(Montréal) GardaWorld n’est pas seule à s’intéresser au numéro un mondial de la sécurité G4S : une entreprise américaine dont la Caisse de dépôt et placement du Québec (CDPQ) est le deuxième actionnaire en importance vient de tenter sa chance, ce qui a donné lieu à un échange de reproches entre la multinationale québécoise et la Caisse.

Déposée la semaine dernière, l’offre « hautement conditionnelle » d’Allied Universal Security Services valorise G4S à environ 5,7 milliards CAN et elle a été rejetée, a confirmé mardi la société britannique. Cette somme est néanmoins supérieure à la proposition hostile estimée à 5,2 milliards CAN présentée par GardaWorld à la fin septembre.

Le fondateur ainsi que président et chef de la direction de l’entreprise québécoise, Stéphane Crétier, n’a pas semblé apprécier l’offensive, estimant, dans une déclaration envoyée par courriel, qu’il y aurait des « enjeux insurmontables » pour Allied Universal en matière de concurrence aux États-Unis advenant une transaction.

Il s’est également interrogé sur les motivations de la CDPQ qui appuie une entreprise qui souhaite en acquérir une autre dont les lacunes sont « graves » en matière de critères environnementaux, sociaux et de gouvernance (ESG) et qui est sur la « liste noire » de plusieurs gestionnaires de régimes de retraite.

« Nos employés québécois ne peuvent en effet comprendre les raisons qui motivent “leur” Caisse de dépôt à investir dans une entreprise faisant l’objet de nombreux scandales, a fait valoir M. Crétier. Parmi ceux-ci, notons des poursuites liées à de la torture au sein de prisons sous sa gouverne en Afrique du Sud, des paiements versés aux talibans pour protéger ses activités en Afghanistan, des pratiques d’emploi propres à l’esclavage au Moyen-Orient ainsi que des enquêtes pour corruption en Europe. »

La CDPQ n’a pas tardé à réagir. Au cours d’un entretien téléphonique, son porte-parole, Maxime Chagnon, a estimé qu’il y avait quelque chose de « fondamentalement incohérent » dans l’approche de GardaWorld.

« Un jour elle approche la Caisse pour un partenariat, puis elle renonce ensuite à son entente avec (elle), a-t-il dit au cours d’un entretien téléphonique. Un jour elle cherche à faire l’acquisition de G4S et l’autre, elle cherche à critiquer les éléments ESG de l’entreprise qu’elle souhaite acquérir. »

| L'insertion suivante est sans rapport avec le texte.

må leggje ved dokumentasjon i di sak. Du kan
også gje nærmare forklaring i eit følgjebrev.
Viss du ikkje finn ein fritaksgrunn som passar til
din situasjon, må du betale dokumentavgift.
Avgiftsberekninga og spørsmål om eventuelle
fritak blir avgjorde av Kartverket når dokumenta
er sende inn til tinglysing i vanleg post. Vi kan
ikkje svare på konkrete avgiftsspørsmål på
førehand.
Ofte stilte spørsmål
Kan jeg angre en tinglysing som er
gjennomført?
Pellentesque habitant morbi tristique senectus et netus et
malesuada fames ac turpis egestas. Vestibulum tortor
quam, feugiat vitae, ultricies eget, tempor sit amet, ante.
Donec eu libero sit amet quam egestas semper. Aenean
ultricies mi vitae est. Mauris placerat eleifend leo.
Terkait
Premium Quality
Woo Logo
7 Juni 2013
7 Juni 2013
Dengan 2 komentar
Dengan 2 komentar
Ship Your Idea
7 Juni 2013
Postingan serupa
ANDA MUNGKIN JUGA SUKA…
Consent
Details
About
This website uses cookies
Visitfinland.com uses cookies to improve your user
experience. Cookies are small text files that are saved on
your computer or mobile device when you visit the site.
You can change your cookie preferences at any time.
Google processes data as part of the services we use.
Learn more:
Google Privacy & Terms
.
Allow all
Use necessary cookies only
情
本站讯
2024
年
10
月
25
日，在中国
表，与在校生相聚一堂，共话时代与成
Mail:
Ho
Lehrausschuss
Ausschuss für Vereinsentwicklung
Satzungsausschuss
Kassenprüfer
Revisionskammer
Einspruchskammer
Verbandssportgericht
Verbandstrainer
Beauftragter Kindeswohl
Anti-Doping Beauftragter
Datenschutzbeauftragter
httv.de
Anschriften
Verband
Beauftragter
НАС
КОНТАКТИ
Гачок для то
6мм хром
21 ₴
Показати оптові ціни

La CDPQ était sur les rangs afin d’épauler GardaWorld en matière de financement – par l’entremise d’une offre en actions privilégiées de plus de 1 milliard US selon les informations colligées par La Presse Canadienne – pour l’aider à acquérir G4S. La multinationale québécoise avait finalement opté pour un syndicat bancaire ainsi qu’une proposition de la société d’investissement américaine HPS Investment Partners.

Beaucoup d’argent

En date du 31 décembre dernier, la CDPQ évaluait son placement dans Allied Universal à plus de 1,5 milliard, selon les informations figurant dans son dernier rapport annuel. En février 2019, le bas de laine des Québécois avait été impliqué dans une transaction lui permettant de devenir le plus important actionnaire de la société américaine. Le fonds d’investissement américain Warburg Pincus a toutefois repris le premier rang depuis.

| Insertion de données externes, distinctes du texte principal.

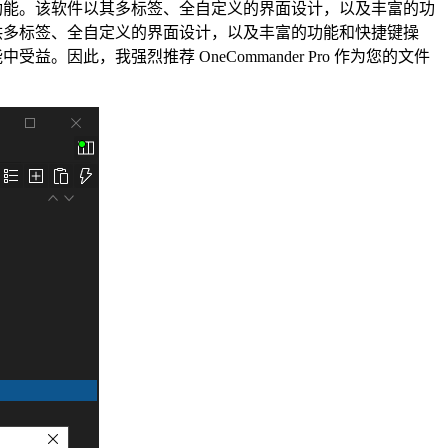
和操作功能。该软件以其多标签、全自定义的界面设计，以及丰富的功
通过提供多标签、全自定义的界面设计，以及丰富的功能和快捷键操
。因此，我强烈推荐 OneCommander Pro 作为您的文件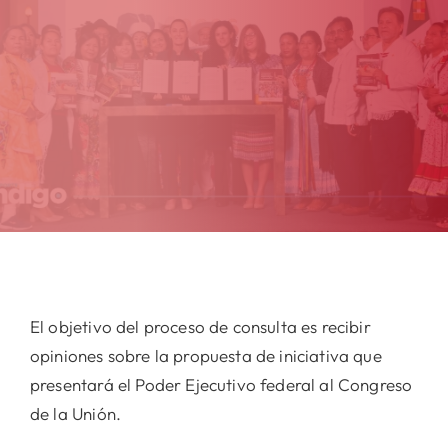
El objetivo del proceso de consulta es recibir
opiniones sobre la propuesta de iniciativa que
presentará el Poder Ejecutivo federal al Congreso
de la Unión.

G4S, dont la réputation a été malmenée au cours des dernières années en raison d’une série d’évènements, compte plus de 533 000 salariés dans plus de 85 pays, dont le Canada. Ses profits ont été, pour les six premiers mois de l’année en cours, d’approximativement 165 millions CAN sur des revenus de 5,7 milliards CAN.

Allied Universal dit compter plus de 200 000 employés dans des marchés comme les États-Unis, le Canada, le Mexique et le Royaume-Uni, en plus de générer des revenus annuels supérieurs à 8,5 milliards US.

Fondée il y a plus de 25 ans, GardaWorld emploie plus de 102 000 salariés en Amérique du Nord, en Afrique, en Asie ainsi qu’au Moyen-Orient.

Depuis l’an dernier, BC Partners, établie à Londres, est le plus important actionnaire de la société québécoise après avoir conclu une entente de 5,2 milliards en échange d’une participation de 51 %. M. Crétier détient une participation de 43 %, alors que le reste appartient à d’autres dirigeants de la société.

Avant l’annonce de cette transaction, la CDPQ détenait des obligations de GardaWorld dont la valeur oscillait entre 150 millions et 300 millions, d’après son rapport pour l’année terminée le 31 décembre 2018.